Developer update: 275% improved game compression

SebVC

#51

@Vetinari_Computer There is always un upper bound ;)

Usolando

#52

With such brilliant developers, lichess is the best chess site and improving everyday. You guys are awesome!

revoof

#53

@residualinsight Thanks, I'll take you up on that offer. It might take a while: Now that the first version of the game compression is live I'll have to finish some other stuff. Then I'll go back to your paper and actually try to understand it. (So far I've only read the introduction).
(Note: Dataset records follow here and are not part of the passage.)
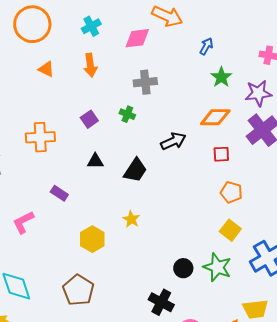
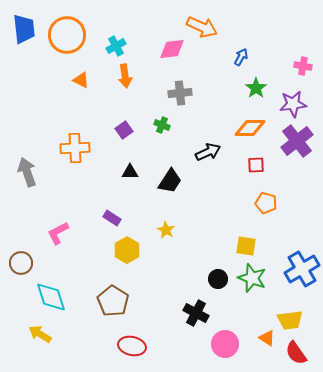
cyan cross: (91, 26) -> (116, 46), moved
purple rectangle: (59, 193) -> (112, 218), moved
yellow square: (230, 230) -> (246, 246), moved, turned -30

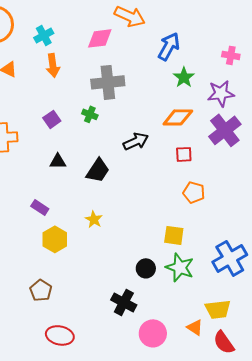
blue arrow: (241, 57) -> (169, 46), size x1.6
gray cross: (180, 93) -> (108, 82), size x1.4
brown pentagon: (113, 301) -> (41, 290), size x0.7

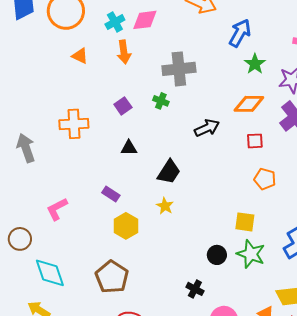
pink diamond: (100, 38) -> (145, 20), moved
black trapezoid: (98, 170) -> (169, 172), moved
brown pentagon: (41, 290) -> (112, 277), size x1.5
black cross: (124, 302) -> (195, 289), size x0.7

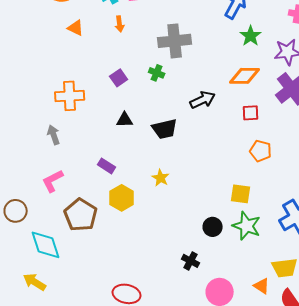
orange arrow: (124, 52) -> (120, 24), size x0.7
gray arrow: (26, 148) -> (54, 135), moved, size x0.7
black trapezoid: (169, 172) -> (165, 129), moved, turned 44
brown pentagon: (112, 277) -> (81, 215), moved

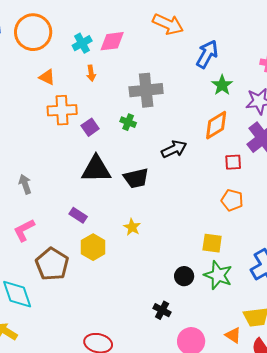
orange diamond: (245, 76) -> (216, 125), turned -32
orange cross: (70, 96) -> (62, 110), moved
red square: (251, 113) -> (233, 162), moved
black triangle: (125, 120) -> (96, 169), size x1.8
@Vetinari_Computer I would say it can't be much slower than the current version. I made a GitHub issue to gather non-backwards-compatible optimization ideas, so we can pick the best ones when we revisit the compression at some point in the future: github.com/ornicar/lila/issues/4129

@heroku Embarrassingly I made the graphs in the blog post with LibreOffice. If you mean speed measurements @isaacly did them with JMH.

bigAI

#54

Impressive.

BOT Vetinari_Computer

#55

In that case my better compression idea probably isn't worth it as it's connected to quite a computational effort. (also, clicking through the already given suggestions in the issue, those simply look better as well)
The case for sacrificing speed would be that in the long run the CPU usage would only grow in O(N) with (hopefully) more people coming to lichess, while the memory would grow in O(N^2). But given this already very good compression the constants might make it not worth it anyway.
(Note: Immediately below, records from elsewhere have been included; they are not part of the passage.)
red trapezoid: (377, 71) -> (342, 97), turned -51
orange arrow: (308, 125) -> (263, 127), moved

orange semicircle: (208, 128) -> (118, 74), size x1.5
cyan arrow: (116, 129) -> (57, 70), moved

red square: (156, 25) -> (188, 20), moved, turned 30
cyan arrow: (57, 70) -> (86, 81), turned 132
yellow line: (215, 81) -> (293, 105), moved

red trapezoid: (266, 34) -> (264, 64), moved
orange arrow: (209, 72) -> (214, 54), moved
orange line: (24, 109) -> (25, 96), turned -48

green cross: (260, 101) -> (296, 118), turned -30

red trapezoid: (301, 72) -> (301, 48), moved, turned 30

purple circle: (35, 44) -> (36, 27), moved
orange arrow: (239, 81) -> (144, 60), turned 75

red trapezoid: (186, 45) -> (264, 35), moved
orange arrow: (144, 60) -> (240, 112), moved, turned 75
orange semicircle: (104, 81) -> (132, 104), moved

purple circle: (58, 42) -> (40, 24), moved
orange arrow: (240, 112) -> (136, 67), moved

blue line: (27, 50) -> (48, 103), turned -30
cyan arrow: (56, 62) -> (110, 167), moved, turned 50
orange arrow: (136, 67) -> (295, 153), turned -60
The only thing I could see giving considerable gains still is generating the Huffman tree for each move based on some generated probabilities for each move to be played there specifically. But that sounds like a considerable slowdown and it's not even obvious whether there's a lot to gain with that.

MrCharles edited

#56

@residualinsight #44

> "it passed peer review -- and then they asked for money to publish so I just put it on Arxiv"

Thanks for giving them the "pay me finger." (I'm reading now.)

@revoof

After scanning and reading through a bit of the paper, it might be applicable in this case. (Maybe.)

"There is also a hypothetical motivation behind this approach; which is the possibility of creating generic alphabets for specific data domains allowing very rapid on-the-fly compression and decompression while maintaining reasonable rates of compression."

And since the alphabet for encoding the moves in a chess game is limited, the "dictionary" approach, as mentioned in Section 6 (Discussion) might help further refine compression. (It would actually be interesting to see if another run through SPSA after a refinement like this finds better compression ratios, or, if things come out about the same.)

grelf

#57

Amazing work, thanks for sharing it. Were you inspired by this old "Guru of the Week" solution: http://www.gotw.ca/gotw/072.htm? Or do great minds think alike?

revoof

#58

@grelf Intresting read, and no, I wasn't aware of that article. The concept of using entropy encoding on legal move indexes isn't too original, though, so I am not surprised it has been mentioned before. (In fact I linked another article in the blog that did so: triplehappy.wordpress.com/2015/10/26/chess-move-compression/). It's all about picking and tuning known ideas so that it gives good compression with reasonable performance.

residualinsight

#59

@revoof Your implementation sounds great. I have no specific suggestion on any changes at all.

--- It's just an idea about a potential of Huffman encoding which I think in general has not been explored. The reason for suggesting to talk, is because I don't generally consider accademic papers so easy to read (and I certainly wouldn't get bogged down in the maths) -- but the key concept is quite nice, and I could probably explain it much easier in person.

Anyway I love playing on Lichess, and thank you for making that more feasible for everyone, and for sharing the process.

I do like Huffman encoding, so it's nice to see it being used in a practical way on Lichess.

This topic has been archived and can no longer be replied to.